Diyalog ağırlıklı, klasik anlatıya yakın duran “Oppenheimer” Nolan’ın en iyileri arasında yer almasa da 2024’teki Oscar adaylıklarında iddialı olacak gibi görünüyor. Amerikan tarihinin bu önemli süreci, Akademi’ye sempatik geleceğinden filmin, yönetmen ve uyarlama senaryo dalında adaylık ihtimali olabilir.
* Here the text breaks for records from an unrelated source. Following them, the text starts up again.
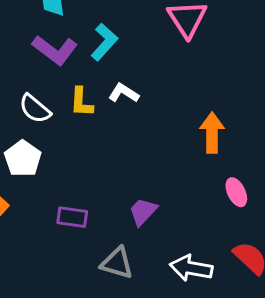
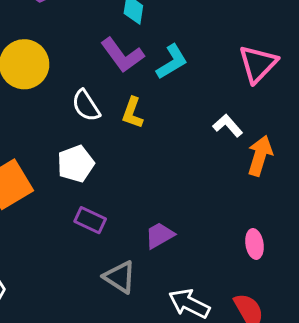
white L-shape: (124, 93) -> (228, 126), moved
orange arrow: (212, 133) -> (260, 156), moved
white pentagon: (23, 159) -> (76, 164), moved

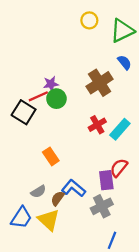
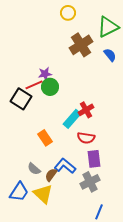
yellow circle: (89, 20) -> (68, 13), moved
brown cross: (100, 83) -> (81, 45), moved
cyan rectangle: (120, 129) -> (72, 119), moved
red semicircle: (119, 168) -> (86, 138), moved, turned -120
gray semicircle: (38, 192) -> (34, 169), turned 72

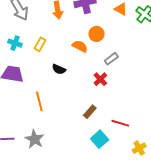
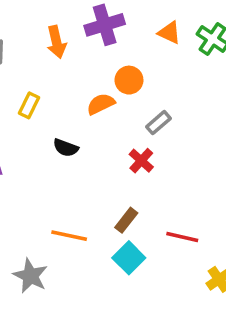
orange semicircle: (80, 46) -> (101, 104), turned -49
orange line: (39, 101) -> (69, 236), moved, turned -60
cyan square: (100, 139) -> (129, 258), moved

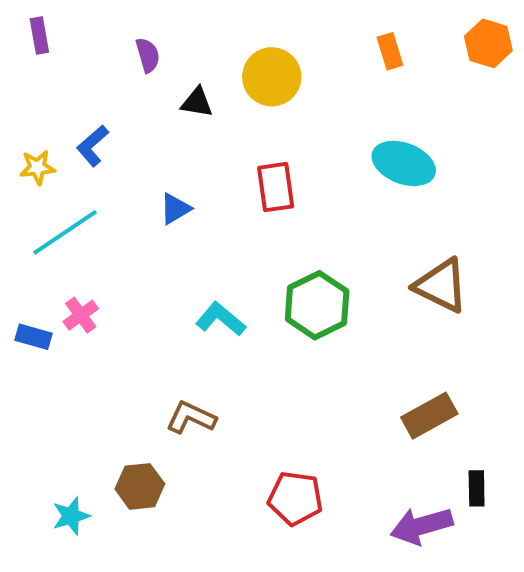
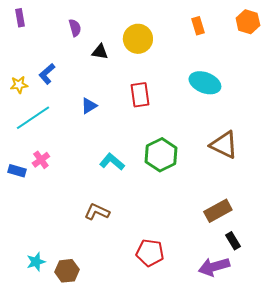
brown hexagon: (140, 486) -> (67, 271), moved
black rectangle: (477, 488) -> (233, 241), moved, turned -30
Teknik dalların yanı sıra Nolan’ın defalarca beraber çalışsa da ilk defa başrol verdiği Cillian Murphy’ye en iyi erkek oyuncu kategorisinde adaylık çıkabilir ki kendisi fotoğraflardaki kadar gerçek bir Oppenheimer olmuş. Ama bu ihtimaller arasında şimdiden belirginleşen adaylık/ödül varsa o da Robert Downey Jr.’ın Lewis Strauss’daki performansıyla çok ama çok yakın olduğu yardımcı erkek oyuncu ödülü…
Nolan’ın “Barbie” kırgınlığı
“Insomnia”dan beri yani yaklaşık 20 yıl Warner Bros. ile çalışan Christopher Nolan, “Tenet” zamanında, pandemi döneminde filmleri sinemalarla aynı anda dijital platformda gösterime sokma kararı nedeniyle arasının bozulduğu WB’u bırakarak Universal ile anlaşmıştı. Bu ayrılığın etkisini “Oppenheimer” ve “Barbie”nin aynı tarihte vizyona girmesinde görmek mümkün. Çünkü WB’un “Barbie”yi bilinçli olarak Nolan’ın filminin karşısına koyduğu iddia ediliyor. Insider’ın haberine göre “Oppenheimer”ın vizyon tarihi uzun zamandan beri belliydi. Zaten Nolan’ın neredeyse tüm filmleri için tercih ettiği tarihin, temmuz ortası olduğu biliniyor (pandemi olmasaydı “Tenet” de temmuzda vizyona girecekti). Ancak WB uzun süredir yapım aşamasında olan “Barbie”yi bir anda “Oppenheimer” ile aynı tarihe endeksledi. Bu sektörde sık rastlanan bir durum değil. Çünkü stüdyolar hasılat kaybı yaşamamak için büyük gişe filmlerini aynı hafta vizyona sokmamaya çalışır. Mevcut durumu WB’un Nolan’dan intikam almaya çalıştığı şeklinde yorumlayanlar var. WB’un tarih değiştirme önerilerini önceden reddettiği belirtiliyor. Nolan’ın ise bu durumdan rahatsız olduğu söyleniyor. Ancak yine Insider’ın haberine göre bunların temelinde WB’un Nolan’ı geri istemesi var ve Nolan eski stüdyosuna dönerse kimse şaşırmamalı.